## BRIEF:
Between the line containing "swoim nowym domu." and the line containing "z widokiem na" lies a run of lines; give that run again exactly, with both of those lines, and nothing else from the entries below.

## Dataset entries:
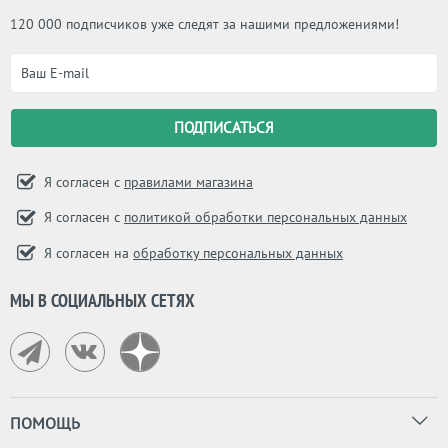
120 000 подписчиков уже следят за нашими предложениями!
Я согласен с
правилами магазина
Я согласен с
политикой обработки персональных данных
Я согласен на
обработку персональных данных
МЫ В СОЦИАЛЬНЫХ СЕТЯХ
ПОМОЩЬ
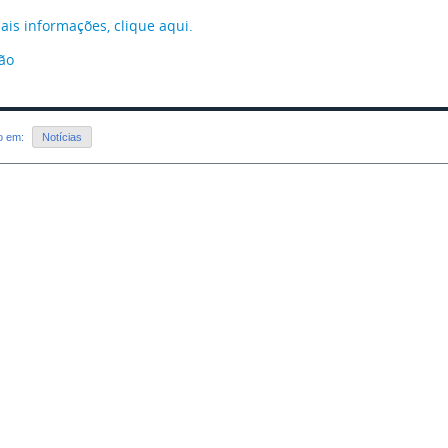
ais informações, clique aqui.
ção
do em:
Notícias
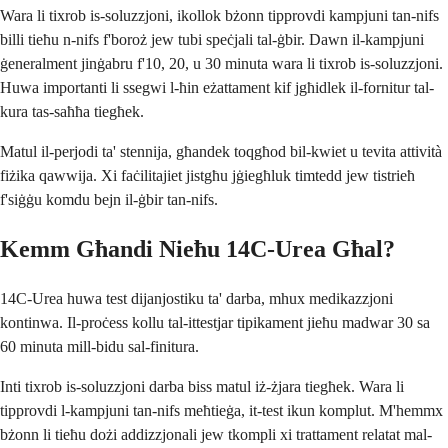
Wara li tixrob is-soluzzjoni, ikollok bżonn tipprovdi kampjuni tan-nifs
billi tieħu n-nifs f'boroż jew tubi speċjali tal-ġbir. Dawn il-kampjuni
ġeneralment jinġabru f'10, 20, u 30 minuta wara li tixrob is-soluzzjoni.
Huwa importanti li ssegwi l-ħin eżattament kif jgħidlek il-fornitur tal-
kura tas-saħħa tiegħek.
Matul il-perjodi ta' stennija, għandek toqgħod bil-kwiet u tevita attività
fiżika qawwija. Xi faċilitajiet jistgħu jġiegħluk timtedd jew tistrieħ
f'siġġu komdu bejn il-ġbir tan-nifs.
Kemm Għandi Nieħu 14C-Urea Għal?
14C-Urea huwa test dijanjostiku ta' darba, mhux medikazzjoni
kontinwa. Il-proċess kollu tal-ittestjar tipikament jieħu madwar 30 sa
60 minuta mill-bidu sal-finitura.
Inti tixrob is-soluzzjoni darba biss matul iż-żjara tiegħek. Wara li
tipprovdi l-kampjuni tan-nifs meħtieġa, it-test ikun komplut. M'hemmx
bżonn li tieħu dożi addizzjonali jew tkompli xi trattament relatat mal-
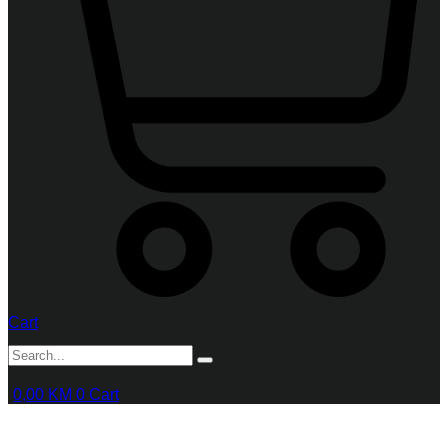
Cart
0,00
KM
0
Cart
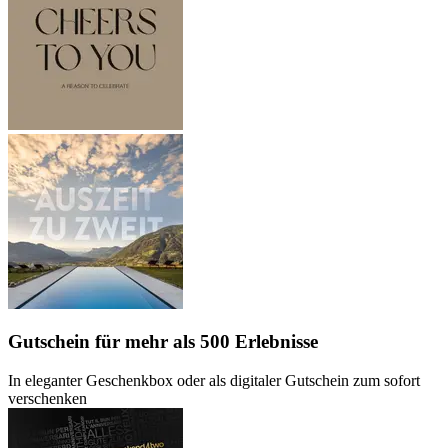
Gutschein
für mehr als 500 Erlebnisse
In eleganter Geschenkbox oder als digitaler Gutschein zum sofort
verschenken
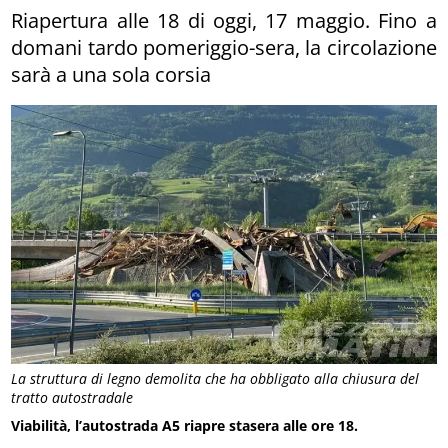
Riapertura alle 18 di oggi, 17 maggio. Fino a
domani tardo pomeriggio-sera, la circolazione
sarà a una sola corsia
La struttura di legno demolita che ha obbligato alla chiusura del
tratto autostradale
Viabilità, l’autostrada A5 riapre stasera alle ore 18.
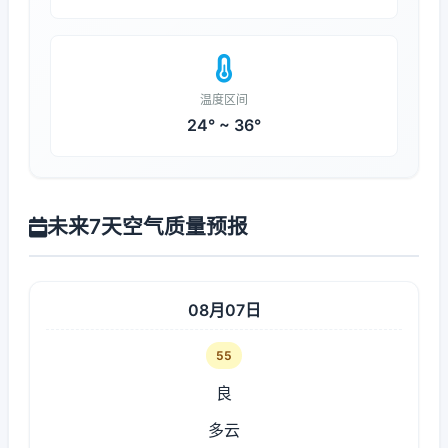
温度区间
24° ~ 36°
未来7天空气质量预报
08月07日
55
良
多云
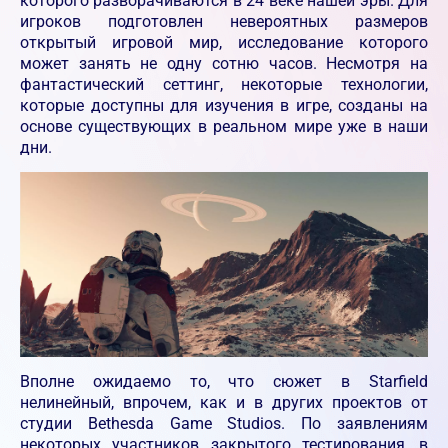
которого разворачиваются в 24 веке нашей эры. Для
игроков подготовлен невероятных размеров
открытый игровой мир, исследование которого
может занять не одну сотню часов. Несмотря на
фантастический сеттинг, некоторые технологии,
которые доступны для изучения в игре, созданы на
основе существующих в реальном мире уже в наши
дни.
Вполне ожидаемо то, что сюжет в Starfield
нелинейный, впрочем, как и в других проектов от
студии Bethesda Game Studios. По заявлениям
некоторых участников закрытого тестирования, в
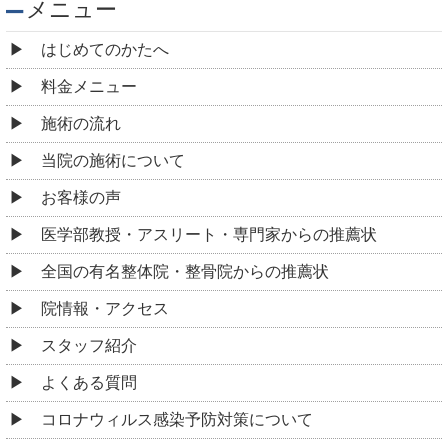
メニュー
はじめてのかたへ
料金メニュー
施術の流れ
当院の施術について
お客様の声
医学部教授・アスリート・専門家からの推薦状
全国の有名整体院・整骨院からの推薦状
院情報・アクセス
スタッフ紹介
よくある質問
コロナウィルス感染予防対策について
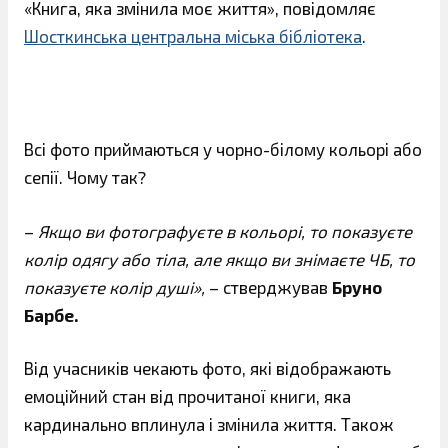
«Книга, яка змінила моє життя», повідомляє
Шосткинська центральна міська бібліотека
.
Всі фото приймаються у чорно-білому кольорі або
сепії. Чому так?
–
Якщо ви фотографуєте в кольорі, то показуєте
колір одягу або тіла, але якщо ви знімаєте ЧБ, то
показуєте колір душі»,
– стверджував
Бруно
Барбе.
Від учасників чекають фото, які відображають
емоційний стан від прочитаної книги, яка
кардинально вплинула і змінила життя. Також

...

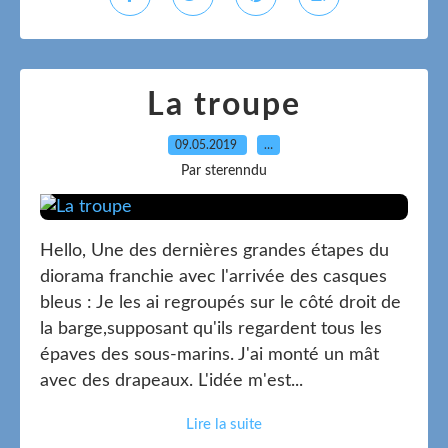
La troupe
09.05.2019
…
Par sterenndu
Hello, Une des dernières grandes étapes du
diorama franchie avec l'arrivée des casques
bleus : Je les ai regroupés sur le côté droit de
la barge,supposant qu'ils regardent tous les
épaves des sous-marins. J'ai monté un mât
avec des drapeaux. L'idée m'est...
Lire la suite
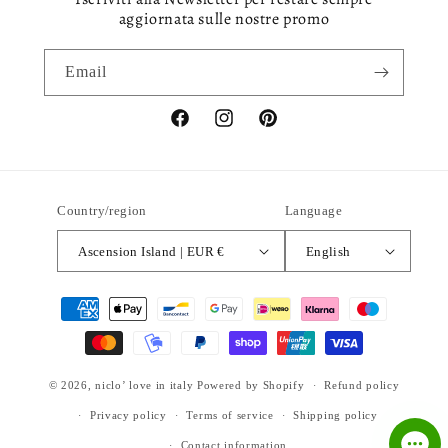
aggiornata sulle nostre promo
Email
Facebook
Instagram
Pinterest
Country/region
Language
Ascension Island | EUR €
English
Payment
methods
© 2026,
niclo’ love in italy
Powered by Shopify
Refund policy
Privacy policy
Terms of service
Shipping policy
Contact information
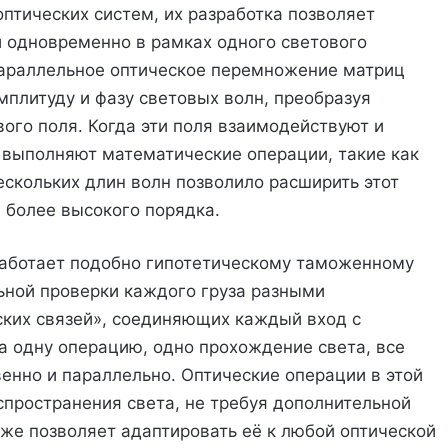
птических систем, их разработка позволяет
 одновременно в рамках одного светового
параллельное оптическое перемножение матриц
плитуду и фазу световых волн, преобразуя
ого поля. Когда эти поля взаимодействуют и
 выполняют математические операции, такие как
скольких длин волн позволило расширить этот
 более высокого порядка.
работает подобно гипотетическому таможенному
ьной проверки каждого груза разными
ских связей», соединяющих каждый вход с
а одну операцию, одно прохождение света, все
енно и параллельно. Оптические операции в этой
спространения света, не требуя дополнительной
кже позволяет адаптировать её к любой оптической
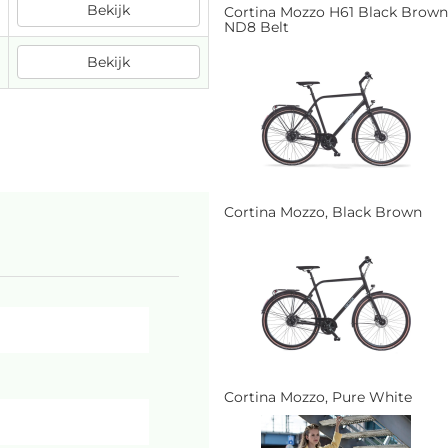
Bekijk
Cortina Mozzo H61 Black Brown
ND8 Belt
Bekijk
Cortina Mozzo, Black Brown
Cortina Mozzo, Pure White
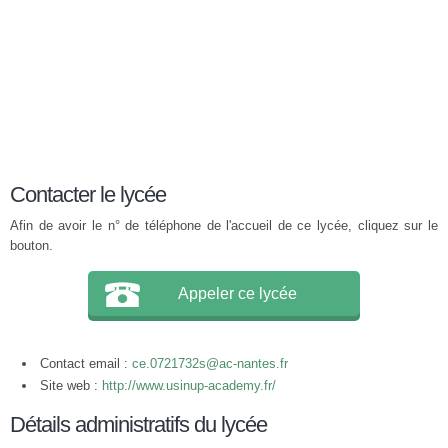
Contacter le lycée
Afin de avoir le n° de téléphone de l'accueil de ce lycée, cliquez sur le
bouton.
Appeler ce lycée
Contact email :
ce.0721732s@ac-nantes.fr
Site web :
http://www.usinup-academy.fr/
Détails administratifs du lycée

==

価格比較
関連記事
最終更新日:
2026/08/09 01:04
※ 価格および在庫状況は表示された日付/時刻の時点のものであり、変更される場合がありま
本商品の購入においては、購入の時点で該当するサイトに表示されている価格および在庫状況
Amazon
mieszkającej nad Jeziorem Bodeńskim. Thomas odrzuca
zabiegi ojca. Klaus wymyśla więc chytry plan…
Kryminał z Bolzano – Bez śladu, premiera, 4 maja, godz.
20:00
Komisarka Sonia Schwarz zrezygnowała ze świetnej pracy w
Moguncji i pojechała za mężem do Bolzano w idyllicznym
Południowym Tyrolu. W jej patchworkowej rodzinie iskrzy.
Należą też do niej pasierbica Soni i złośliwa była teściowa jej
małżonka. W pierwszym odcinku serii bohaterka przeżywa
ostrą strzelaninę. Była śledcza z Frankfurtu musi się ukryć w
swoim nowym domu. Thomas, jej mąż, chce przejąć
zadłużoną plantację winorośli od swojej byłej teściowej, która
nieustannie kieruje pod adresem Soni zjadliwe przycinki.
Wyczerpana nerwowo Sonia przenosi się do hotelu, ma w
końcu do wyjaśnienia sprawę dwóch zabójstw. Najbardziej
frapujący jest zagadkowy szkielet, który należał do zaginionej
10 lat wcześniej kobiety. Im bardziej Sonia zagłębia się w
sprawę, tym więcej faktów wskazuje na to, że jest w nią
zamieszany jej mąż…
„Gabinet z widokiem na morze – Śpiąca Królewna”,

## RESPONSE:
swoim nowym domu. Thomas, jej mąż, chce przejąć
zadłużoną plantację winorośli od swojej byłej teściowej, która
nieustannie kieruje pod adresem Soni zjadliwe przycinki.
Wyczerpana nerwowo Sonia przenosi się do hotelu, ma w
końcu do wyjaśnienia sprawę dwóch zabójstw. Najbardziej
frapujący jest zagadkowy szkielet, który należał do zaginionej
10 lat wcześniej kobiety. Im bardziej Sonia zagłębia się w
sprawę, tym więcej faktów wskazuje na to, że jest w nią
zamieszany jej mąż…
„Gabinet z widokiem na morze – Śpiąca Królewna”,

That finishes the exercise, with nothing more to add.